Это Кикин остался в одних портках. Его одежда упала на траву. Он раздвинул руки в стороны и стал похож на покосивший крест: одна нога ведь была короче другой. Мужичка тут же облепила стая гнуса. Через минуту Кикин покрылся пищащим подвижным ворсом.
— Бодрит комарик! Кушайте, деточки, меня! Я вам папочкой буду! Пейте меня без остатка! Вот наша народная вера — комаров даром кормить! Ах, бодрит комарик!
Самопожертвование Кикина никого особо не удивило. Он так и остался стоять кривеньким комариным папой.
— Что — кончите? — спросил Гервасий. — Грешен, признаю. В каждом слове грешен. Дайте принять мученический венец. Посмотрю в лицо смерти. Один только Он меня и рассудит.
— Ну да, ну да...
Тырышка приблизил хищное лицо к Елисею Силычу. Тот не поморщился и не отвел взгляда. Черно пахла повязка, закрывающая выбитый глаз. Тырышка взял суконную заплатку двумя пальцами и отодвинул в сторону. Оттуда вперился в Елисея Силыча слепой зрачок. Бельмо зашевелилось, распалось на несколько мелких зрачков, ползающих по глазнице. На старовера смотрели белесые черви, копошащиеся в глазном мясе. Черви, учуяв тепло, потянулись к Елисею Силычу слепыми мордочками. Опарыши осторожно трогали воздух чуть желтоватыми кончиками — точно червивый зрачок Тырышки желал приласкать человека. Тот отпрянул, но атаман намертво схватил старообрядца.

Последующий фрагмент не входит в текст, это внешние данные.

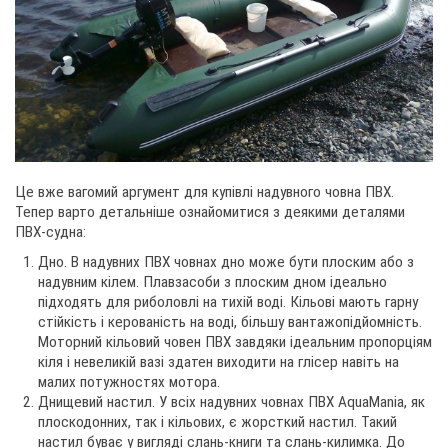
Це вже вагомий аргумент для купівлі надувного човна ПВХ.
Тепер варто детальніше ознайомитися з деякими деталями
ПВХ-судна:
Дно. В надувних ПВХ човнах дно може бути плоским або з
надувним кілем. Плавзасоби з плоским дном ідеально
підходять для риболовлі на тихій воді. Кільові мають гарну
стійкість і керованість на воді, більшу вантажопідйомність.
Моторний кільовий човен ПВХ завдяки ідеальним пропорціям
кіля і невеликій вазі здатен виходити на глісер навіть на
малих потужностях мотора.
Днищевий настил. У всіх надувних човнах ПВХ AquaMania, як
плоскодонних, так і кільових, є жорсткий настил. Такий
настил буває у вигляді слань-книги та слань-килимка. До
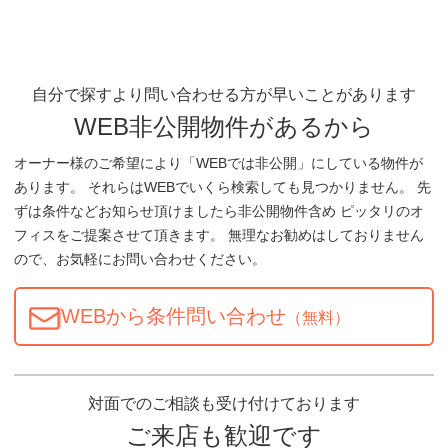
自分で探すより問い合わせる方が早いことがあります
WEB非公開物件があるから
オーナー様のご希望により「WEBでは非公開」にしている物件が
あります。 それらはWEBでいくら検索しても見つかりません。 先
ずは条件などお知らせ頂けましたら非公開物件含め ピッタリのオ
フィスをご提案させて頂きます。 無理なお勧めはしておりません
ので、お気軽にお問い合わせください。
WEBから条件問い合わせ
（無料）
対面でのご相談も受け付けております
ご来店も歓迎です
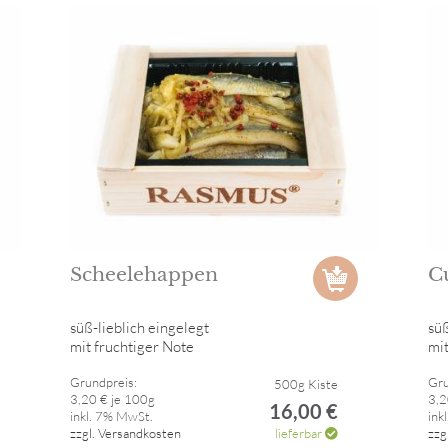
Scheelehappen
C
süß-lieblich eingelegt
süß
mit fruchtiger Note
mi
Grundpreis:
Gru
500g Kiste
3,20 € je 100g
3,2
16,00 €
inkl. 7% MwSt.
ink
zzgl. Versandkosten
lieferbar
zzg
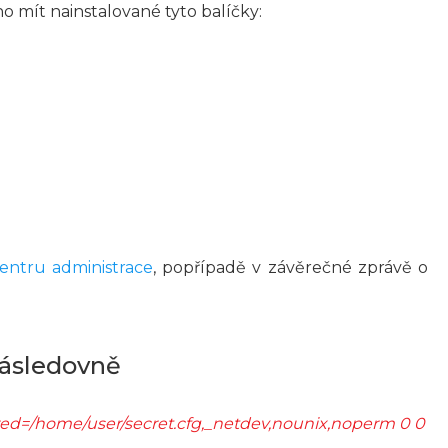
o mít nainstalované tyto balíčky:
entru administrace
, popřípadě v závěrečné zprávě o
následovně
s cred=/home/user/secret.cfg,_netdev,nounix,noperm 0 0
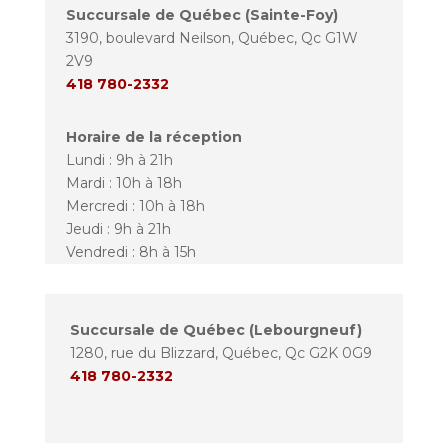
Succursale de Québec (Sainte-Foy)
3190, boulevard Neilson, Québec, Qc G1W
2V9
418 780-2332
Horaire de la réception
Lundi : 9h à 21h
Mardi : 10h à 18h
Mercredi : 10h à 18h
Jeudi : 9h à 21h
Vendredi : 8h à 15h
Succursale de Québec (Lebourgneuf)
1280, rue du Blizzard, Québec, Qc G2K 0G9
418 780-2332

— Темный мы народ, а в вере понимаем. Может, потому и сведущи, что темный? Как, думаешь, мне жить удается, если черви глаз выели? Что об этом твоя книга говорит?
— Сатана! Сгинь, сгинь!
— Ну какой я сатана? А жив я потому, что вера наша лесная крепче твоей будет. Тебе Кикин показал. Вот ты Бога часто вспоминаешь?
— Господи Исусе Христе, помилуй мя! — шептал Елисей Силыч.
— Ну то-то и оно. Шага ступить не можешь без нравоучений. На все у тебя притча припасена, везде Псалтырь прикладываешь. Не по-человечески говоришь, оттого Он тебя и не слышит. Ты про Бога кричишь как мальчишка на углу про пирожки. Хочешь, я тебя правильной молитве научу? Вот слушай. Кхм... Солнышко зашло, слава тебе Господи! А вот и дождик пошел. Ой как хорошо, Господи! Зимушка холодная навалилась — премного благодарны, Отче! Листики опали, ах, ангелочкам слава!.. Ты когда снежинке последний раз радовался? Поди, только с шубы бобровой ее рукавицей стряхивал? А вместе со снежинкой Бог на пол слетел. Но это, брат, лишь разминка. Молчать Богом нужно. Можешь так?